Start of INPUT MATERIAL

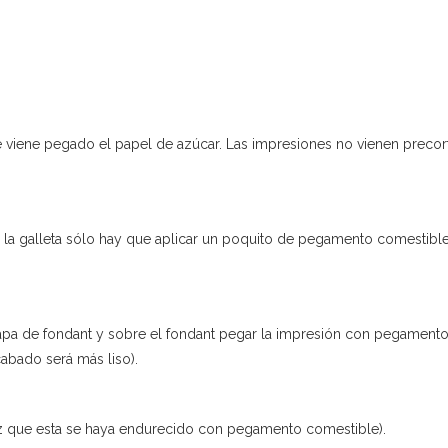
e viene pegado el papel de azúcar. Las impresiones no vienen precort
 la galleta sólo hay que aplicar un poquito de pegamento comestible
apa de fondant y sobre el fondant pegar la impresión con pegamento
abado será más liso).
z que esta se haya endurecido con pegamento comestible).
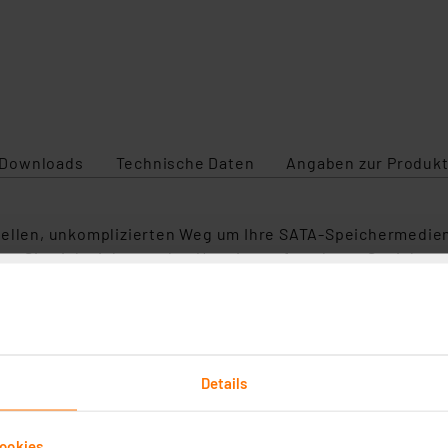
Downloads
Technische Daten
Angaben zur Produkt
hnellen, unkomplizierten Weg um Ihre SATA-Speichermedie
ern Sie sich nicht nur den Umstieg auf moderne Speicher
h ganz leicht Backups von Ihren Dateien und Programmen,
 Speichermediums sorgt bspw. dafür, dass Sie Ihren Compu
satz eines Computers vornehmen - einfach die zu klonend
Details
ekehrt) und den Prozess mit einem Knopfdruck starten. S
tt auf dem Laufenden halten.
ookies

End of INPUT MATERIAL
Start of INPUT MATERIAL

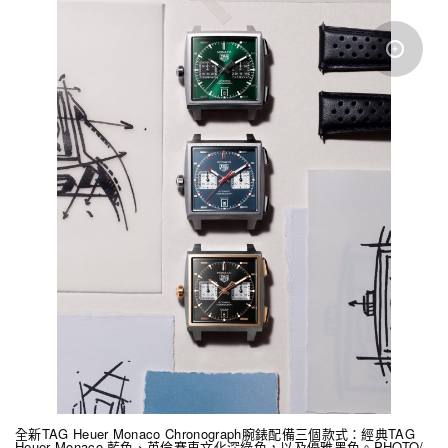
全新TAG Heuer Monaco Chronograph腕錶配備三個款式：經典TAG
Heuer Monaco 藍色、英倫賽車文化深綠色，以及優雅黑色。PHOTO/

End of INPUT MATERIAL
Start of INPUT MATERIAL

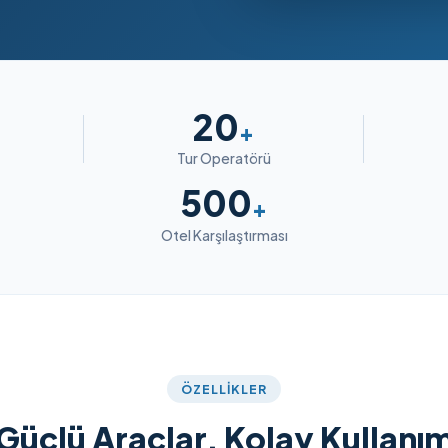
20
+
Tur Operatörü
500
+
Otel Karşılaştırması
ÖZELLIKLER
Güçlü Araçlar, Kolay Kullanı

End of INPUT MATERIAL

→ **TASK INSTRUCTIONS**: Go through the data and gather every line that holds "pegamento".

→ **RESULT OF THIS TASK**:
 la galleta sólo hay que aplicar un poquito de pegamento comestible
apa de fondant y sobre el fondant pegar la impresión con pegamento
z que esta se haya endurecido con pegamento comestible).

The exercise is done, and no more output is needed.